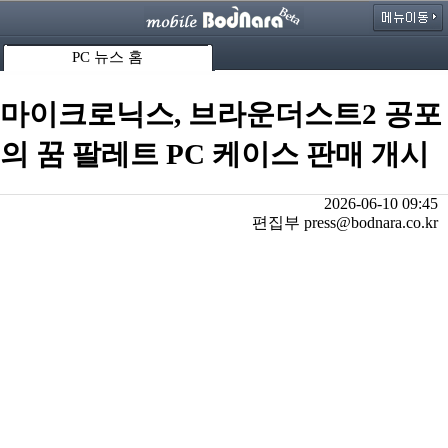
PC 뉴스 홈
마이크로닉스, 브라운더스트2 공포
의 꿈 팔레트 PC 케이스 판매 개시
2026-06-10 09:45
편집부 press@bodnara.co.kr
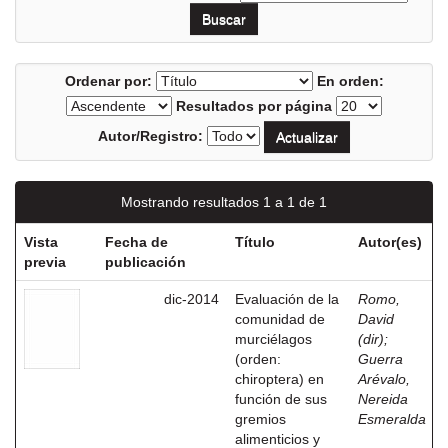
Ordenar por:
En orden:
Resultados por página
Autor/Registro:
Mostrando resultados 1 a 1 de 1
Vista
Fecha de
Título
Autor(es)
previa
publicación
dic-2014
Evaluación de la
Romo,
comunidad de
David
murciélagos
(dir)
;
(orden:
Guerra
chiroptera) en
Arévalo,
función de sus
Nereida
gremios
Esmeralda
alimenticios y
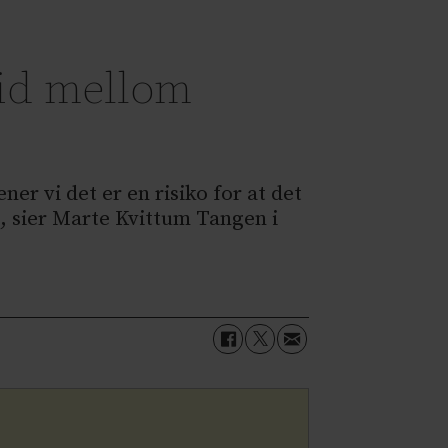
eid mellom
er vi det er en risiko for at det
, sier Marte Kvittum Tangen i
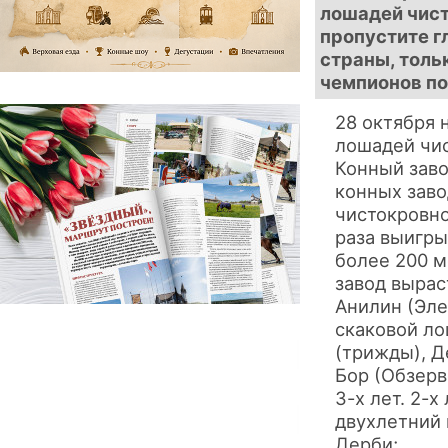
лошадей чист
пропустите г
страны, толь
чемпионов п
28 октября 
лошадей чис
Конный заво
конных зав
чистокровн
раза выигры
более 200 м
завод вырас
Анилин (Элe
скаковой ло
(трижды), 
Бор (Обзерв
3-х лет. 2-
двухлетний 
Дерби;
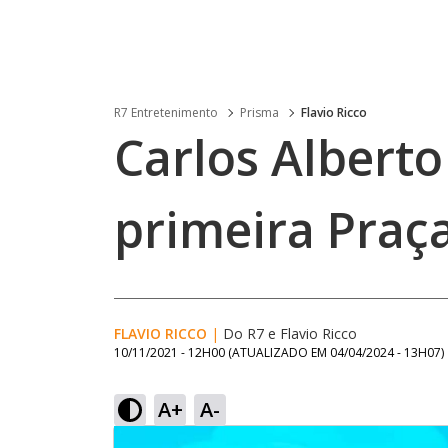
R7 Entretenimento
Prisma
Flavio Ricco
Carlos Albert
primeira Praç
FLAVIO RICCO
|
Do R7
e
Flavio Ricco
10/11/2021 - 12H00
(ATUALIZADO EM
04/04/2024 - 13H07
)
A+
A-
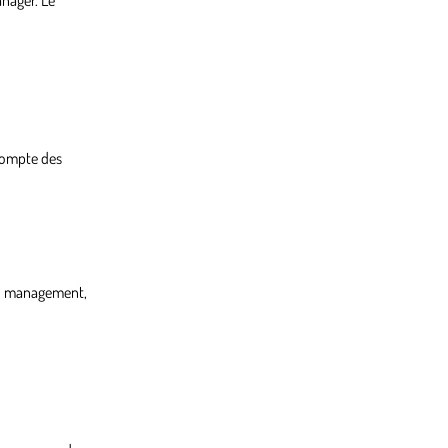
nager. Le
 compte des
en management,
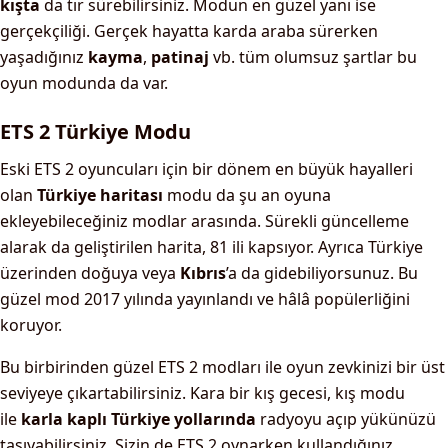
kışta
da tır sürebilirsiniz. Modun en güzel yanı ise
gerçekçiliği. Gerçek hayatta karda araba sürerken
yaşadığınız
kayma
,
patinaj
vb. tüm olumsuz şartlar bu
oyun modunda da var.
ETS 2 Türkiye Modu
Eski ETS 2 oyuncuları için bir dönem en büyük hayalleri
olan
Türkiye haritası
modu da şu an oyuna
ekleyebileceğiniz modlar arasında. Sürekli güncelleme
alarak da geliştirilen harita, 81 ili kapsıyor. Ayrıca Türkiye
üzerinden doğuya veya
Kıbrıs
’a da gidebiliyorsunuz. Bu
güzel mod 2017 yılında yayınlandı ve hâlâ popülerliğini
koruyor.
Bu birbirinden güzel ETS 2 modları ile oyun zevkinizi bir üst
seviyeye çıkartabilirsiniz. Kara bir kış gecesi, kış modu
ile
karla kaplı Türkiye yollarında
radyoyu açıp yükünüzü
taşıyabilirsiniz. Sizin de ETS 2 oynarken kullandığınız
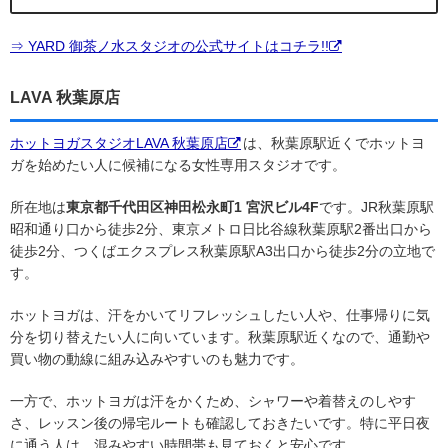
⇒ YARD 御茶ノ水スタジオの公式サイトはコチラ!!
LAVA 秋葉原店
ホットヨガスタジオLAVA 秋葉原店
は、秋葉原駅近くでホットヨ
ガを始めたい人に候補になる女性専用スタジオです。
所在地は
東京都千代田区神田松永町1 宮沢ビル4F
です。JR秋葉原駅
昭和通り口から徒歩2分、東京メトロ日比谷線秋葉原駅2番出口から
徒歩2分、つくばエクスプレス秋葉原駅A3出口から徒歩2分の立地で
す。
ホットヨガは、汗をかいてリフレッシュしたい人や、仕事帰りに気
分を切り替えたい人に向いています。秋葉原駅近くなので、通勤や
買い物の動線に組み込みやすいのも魅力です。
一方で、ホットヨガは汗をかくため、シャワーや着替えのしやす
さ、レッスン後の帰宅ルートも確認しておきたいです。特に平日夜
に通う人は、混みやすい時間帯も見ておくと安心です。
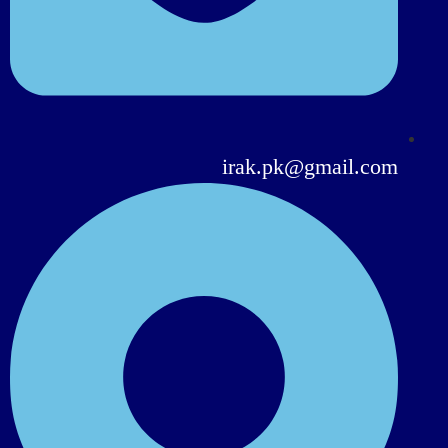
irak.pk@gmail.com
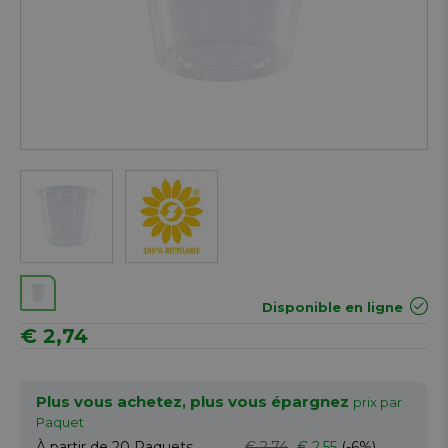
Next
Disponible en ligne
€ 2,74
Plus vous achetez, plus vous épargnez
prix par
Paquet
À partir de 20
Paquets
€ 2,74
€ 2,55
(-6%)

....................

**Your objective**
Could you write all the entries out again exactly, but without their pictures?

**Written answer**
PC 뉴스 홈
마이크로닉스, 브라운더스트2 공포
의 꿈 팔레트 PC 케이스 판매 개시
2026-06-10 09:45
편집부 press@bodnara.co.kr
Ordenar por:
En orden:
Resultados por página
Autor/Registro:
Mostrando resultados 1 a 1 de 1
Vista
Fecha de
Título
Autor(es)
previa
publicación
dic-2014
Evaluación de la
Romo,
comunidad de
David
murciélagos
(dir)
;
(orden:
Guerra
chiroptera) en
Arévalo,
función de sus
Nereida
gremios
Esmeralda
alimenticios y
eid mellom
er vi det er en risiko for at det
, sier Marte Kvittum Tangen i
лошадей чист
пропустите г
страны, толь
чемпионов п
28 октября 
лошадей чис
Конный заво
конных зав
чистокровн
раза выигры
более 200 м
завод вырас
Анилин (Элe
скаковой ло
(трижды), 
Бор (Обзерв
3-х лет. 2-
двухлетний 
Дерби;
R7 Entretenimento
Prisma
Flavio Ricco
Carlos Albert
primeira Praç
FLAVIO RICCO
|
Do R7
e
Flavio Ricco
10/11/2021 - 12H00
(ATUALIZADO EM
04/04/2024 - 13H07
)
A+
A-
nager. Le
 compte des
en management,
kışta
da tır sürebilirsiniz. Modun en güzel yanı ise
gerçekçiliği. Gerçek hayatta karda araba sürerken
yaşadığınız
kayma
,
patinaj
vb. tüm olumsuz şartlar bu
oyun modunda da var.
ETS 2 Türkiye Modu
Eski ETS 2 oyuncuları için bir dönem en büyük hayalleri
olan
Türkiye haritası
modu da şu an oyuna
ekleyebileceğiniz modlar arasında. Sürekli güncelleme
alarak da geliştirilen harita, 81 ili kapsıyor. Ayrıca Türkiye
üzerinden doğuya veya
Kıbrıs
’a da gidebiliyorsunuz. Bu
güzel mod 2017 yılında yayınlandı ve hâlâ popülerliğini
koruyor.
Bu birbirinden güzel ETS 2 modları ile oyun zevkinizi bir üst
seviyeye çıkartabilirsiniz. Kara bir kış gecesi, kış modu
ile
karla kaplı Türkiye yollarında
radyoyu açıp yükünüzü
taşıyabilirsiniz. Sizin de ETS 2 oynarken kullandığınız
⇒ YARD 御茶ノ水スタジオの公式サイトはコチラ!!
LAVA 秋葉原店
ホットヨガスタジオLAVA 秋葉原店
は、秋葉原駅近くでホットヨ
ガを始めたい人に候補になる女性専用スタジオです。
所在地は
東京都千代田区神田松永町1 宮沢ビル4F
です。JR秋葉原駅
昭和通り口から徒歩2分、東京メトロ日比谷線秋葉原駅2番出口から
徒歩2分、つくばエクスプレス秋葉原駅A3出口から徒歩2分の立地で
す。
ホットヨガは、汗をかいてリフレッシュしたい人や、仕事帰りに気
分を切り替えたい人に向いています。秋葉原駅近くなので、通勤や
買い物の動線に組み込みやすいのも魅力です。
一方で、ホットヨガは汗をかくため、シャワーや着替えのしやす
さ、レッスン後の帰宅ルートも確認しておきたいです。特に平日夜
に通う人は、混みやすい時間帯も見ておくと安心です。
irak.pk@gmail.com
Next
Disponible en ligne
€ 2,74
Plus vous achetez, plus vous épargnez
prix par
Paquet
À partir de 20
Paquets
€ 2,74
€ 2,55
(-6%)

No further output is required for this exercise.